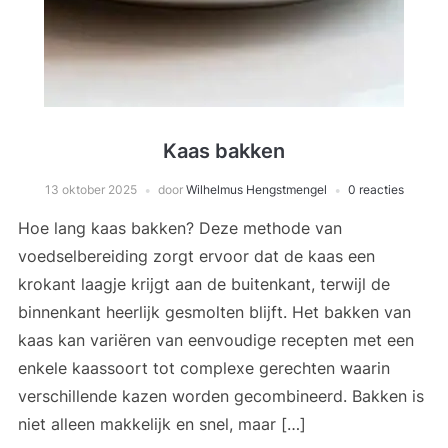
Kaas bakken
13 oktober 2025
door
Wilhelmus Hengstmengel
0 reacties
Hoe lang kaas bakken? Deze methode van
voedselbereiding zorgt ervoor dat de kaas een
krokant laagje krijgt aan de buitenkant, terwijl de
binnenkant heerlijk gesmolten blijft. Het bakken van
kaas kan variëren van eenvoudige recepten met een
enkele kaassoort tot complexe gerechten waarin
verschillende kazen worden gecombineerd. Bakken is
niet alleen makkelijk en snel, maar […]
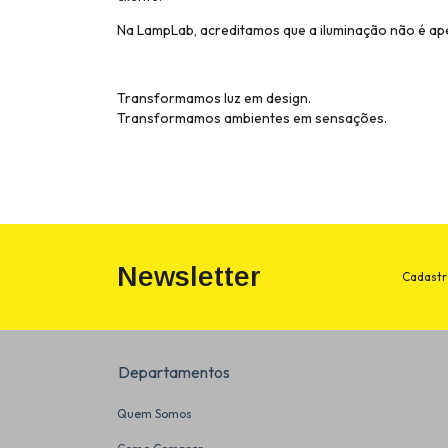
Na LampLab, acreditamos que a iluminação não é ape
Transformamos luz em design.
Transformamos ambientes em sensações.
Newsletter
Cadastr
Departamentos
Quem Somos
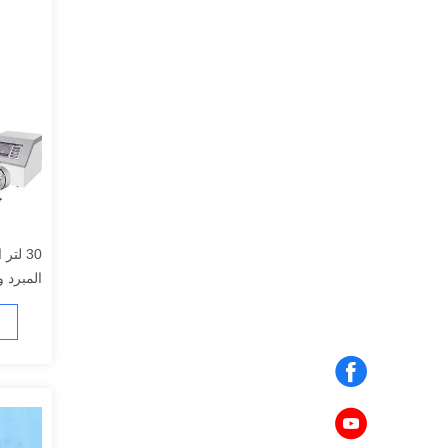
30 لت
المبرد 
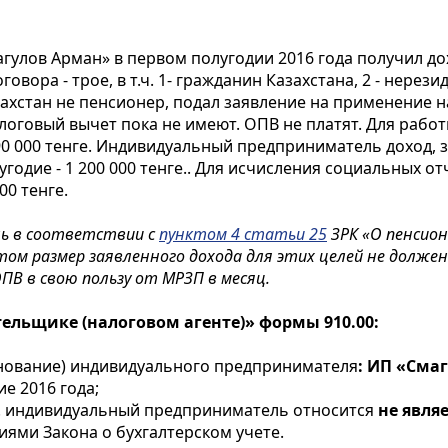
лов Арман» в первом полугодии 2016 года получил дохо
ора - трое, в т.ч. 1- гражданин Казахстана, 2 - нерезид
ахстан не пенсионер, подал заявление на применение н
алоговый вычет пока не имеют. ОПВ не платят. Для раб
-90 000 тенге. Индивидуальный предприниматель доход, 
лугодие - 1 200 000 тенге.. Для исчисления социальных 
00 тенге.
ь в соответствии с
пунктом 4 статьи 25
ЗРК «О пенсион
ом размер заявленного дохода для этих целей не должен 
В в свою пользу от МРЗП в месяц.
льщике (налоговом агенте)» формы 910.00:
енование) индивидуального предпринимателя
: ИП «Сма
е 2016 года;
.к. индивидуальный предприниматель относится
не явля
иями Закона о бухгалтерском учете.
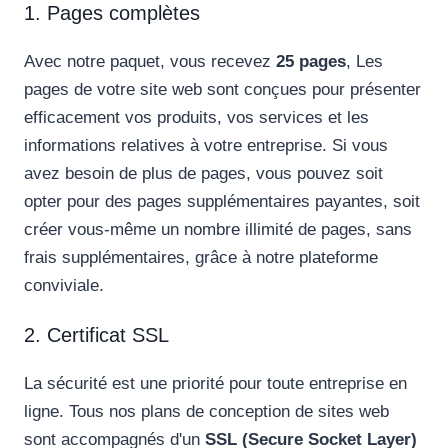
1. Pages complètes
Avec notre paquet, vous recevez
25 pages
, Les
pages de votre site web sont conçues pour présenter
efficacement vos produits, vos services et les
informations relatives à votre entreprise. Si vous
avez besoin de plus de pages, vous pouvez soit
opter pour des pages supplémentaires payantes, soit
créer vous-même un nombre illimité de pages, sans
frais supplémentaires, grâce à notre plateforme
conviviale.
2. Certificat SSL
La sécurité est une priorité pour toute entreprise en
ligne. Tous nos plans de conception de sites web
sont accompagnés d'un
SSL (Secure Socket Layer)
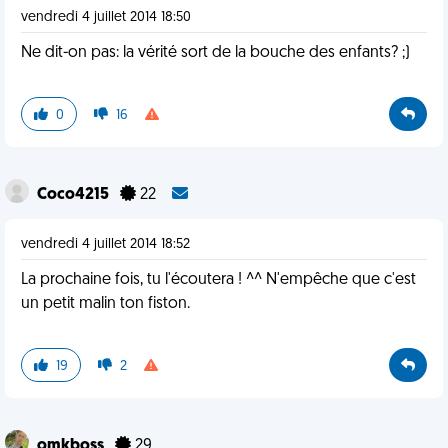
vendredi 4 juillet 2014 18:50
Ne dit-on pas: la vérité sort de la bouche des enfants? ;)
0
16
Coco4215
22
vendredi 4 juillet 2014 18:52
La prochaine fois, tu l'écoutera ! ^^ N'empêche que c'est
un petit malin ton fiston.
19
2
omkboss
29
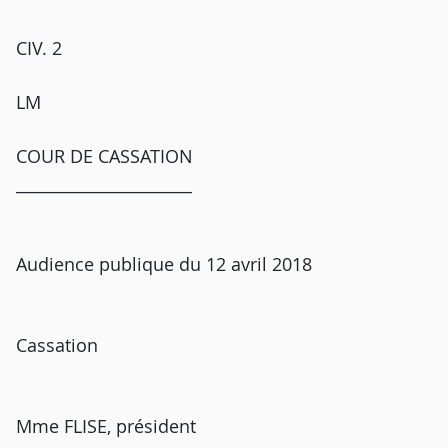
CIV. 2
LM
COUR DE CASSATION
______________________
Audience publique du 12 avril 2018
Cassation
Mme FLISE, président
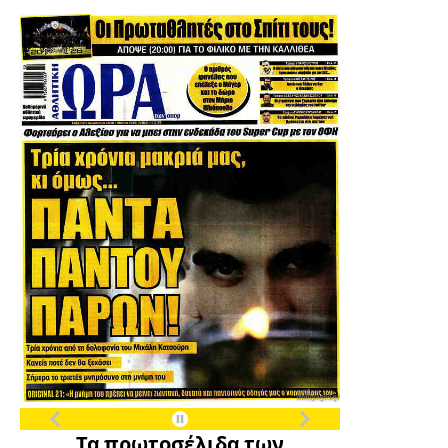
Τα πρωτοσέλιδα των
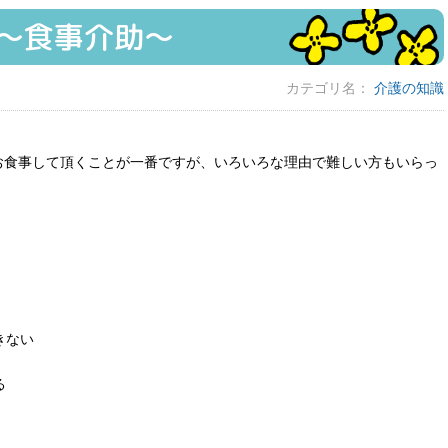
〜食事介助〜
カテゴリ名：
介護の知識
お食事して頂くことが一番ですが、いろいろな理由で難しい方もいらっ
きない
る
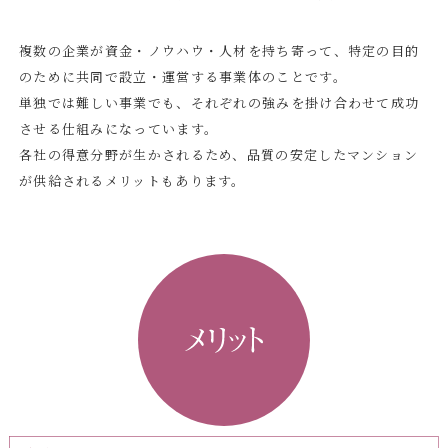
複数の企業が資金・ノウハウ・人材を持ち寄って、特定の目的
のために共同で設立・運営する事業体のことです。
単独では難しい事業でも、それぞれの強みを掛け合わせて成功
させる仕組みになっています。
各社の得意分野が生かされるため、品質の安定したマンション
が供給されるメリットもあります。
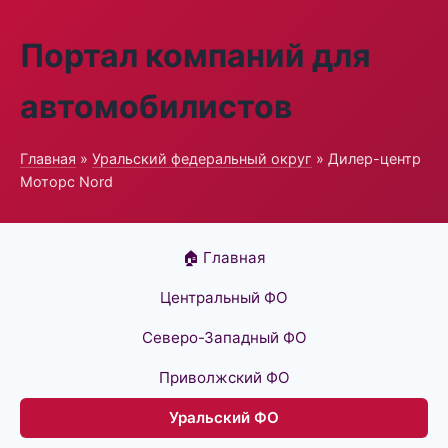
Портал компаний для
автомобилистов
Главная
»
Уральский федеральный округ
» Дилер-центр
Моторс Nord
🏠 Главная
Центральный ФО
Северо-Западный ФО
Приволжский ФО
Уральский ФО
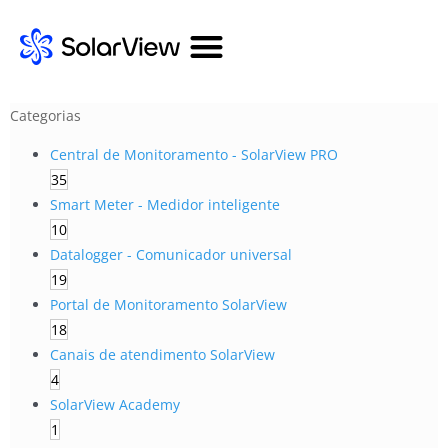
Categorias
Central de Monitoramento - SolarView PRO
35
Smart Meter - Medidor inteligente
10
Datalogger - Comunicador universal
19
Portal de Monitoramento SolarView
18
Canais de atendimento SolarView
4
SolarView Academy
1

================

- ACTIVITY: Please print an exact copy of the records, with no pictures.

- COMPLETED EXERCISE:
Kaas bakken
13 oktober 2025
door
Wilhelmus Hengstmengel
0 reacties
Hoe lang kaas bakken? Deze methode van
voedselbereiding zorgt ervoor dat de kaas een
krokant laagje krijgt aan de buitenkant, terwijl de
binnenkant heerlijk gesmolten blijft. Het bakken van
kaas kan variëren van eenvoudige recepten met een
enkele kaassoort tot complexe gerechten waarin
verschillende kazen worden gecombineerd. Bakken is
niet alleen makkelijk en snel, maar […]
Na LampLab, acreditamos que a iluminação não é ape
Transformamos luz em design.
Transformamos ambientes em sensações.
Newsletter
Cadastr
Departamentos
Quem Somos
30 لت
المبرد 
лов Арман» в первом полугодии 2016 года получил дохо
ора - трое, в т.ч. 1- гражданин Казахстана, 2 - нерезид
ахстан не пенсионер, подал заявление на применение н
алоговый вычет пока не имеют. ОПВ не платят. Для раб
-90 000 тенге. Индивидуальный предприниматель доход, 
лугодие - 1 200 000 тенге.. Для исчисления социальных 
00 тенге.
ь в соответствии с
пунктом 4 статьи 25
ЗРК «О пенсион
ом размер заявленного дохода для этих целей не должен 
В в свою пользу от МРЗП в месяц.
льщике (налоговом агенте)» формы 910.00:
енование) индивидуального предпринимателя
: ИП «Сма
е 2016 года;
.к. индивидуальный предприниматель относится
не явля
иями Закона о бухгалтерском учете.
1. Pages complètes
Avec notre paquet, vous recevez
25 pages
, Les
pages de votre site web sont conçues pour présenter
efficacement vos produits, vos services et les
informations relatives à votre entreprise. Si vous
avez besoin de plus de pages, vous pouvez soit
opter pour des pages supplémentaires payantes, soit
créer vous-même un nombre illimité de pages, sans
frais supplémentaires, grâce à notre plateforme
conviviale.
2. Certificat SSL
La sécurité est une priorité pour toute entreprise en
ligne. Tous nos plans de conception de sites web
sont accompagnés d'un
SSL (Secure Socket Layer)
vendredi 4 juillet 2014 18:50
Ne dit-on pas: la vérité sort de la bouche des enfants? ;)
0
16
Coco4215
22
vendredi 4 juillet 2014 18:52
La prochaine fois, tu l'écoutera ! ^^ N'empêche que c'est
un petit malin ton fiston.
19
2
omkboss
29
CIV. 2
LM
COUR DE CASSATION
______________________
Audience publique du 12 avril 2018
Cassation
Mme FLISE, président
Τα πρωτοσέλιδα των
〜食事介助〜
カテゴリ名：
介護の知識
お食事して頂くことが一番ですが、いろいろな理由で難しい方もいらっ
きない
る
複数の企業が資金・ノウハウ・人材を持ち寄って、特定の目的
のために共同で設立・運営する事業体のことです。
単独では難しい事業でも、それぞれの強みを掛け合わせて成功
させる仕組みになっています。
各社の得意分野が生かされるため、品質の安定したマンション
が供給されるメリットもあります。
Портал компаний для
автомобилистов
Главная
»
Уральский федеральный округ
» Дилер-центр
Моторс Nord
🏠 Главная
Центральный ФО
Северо-Западный ФО
Приволжский ФО
Уральский ФО
Categorias
Central de Monitoramento - SolarView PRO
35
Smart Meter - Medidor inteligente
10
Datalogger - Comunicador universal
19
Portal de Monitoramento SolarView
18
Canais de atendimento SolarView
4
SolarView Academy
1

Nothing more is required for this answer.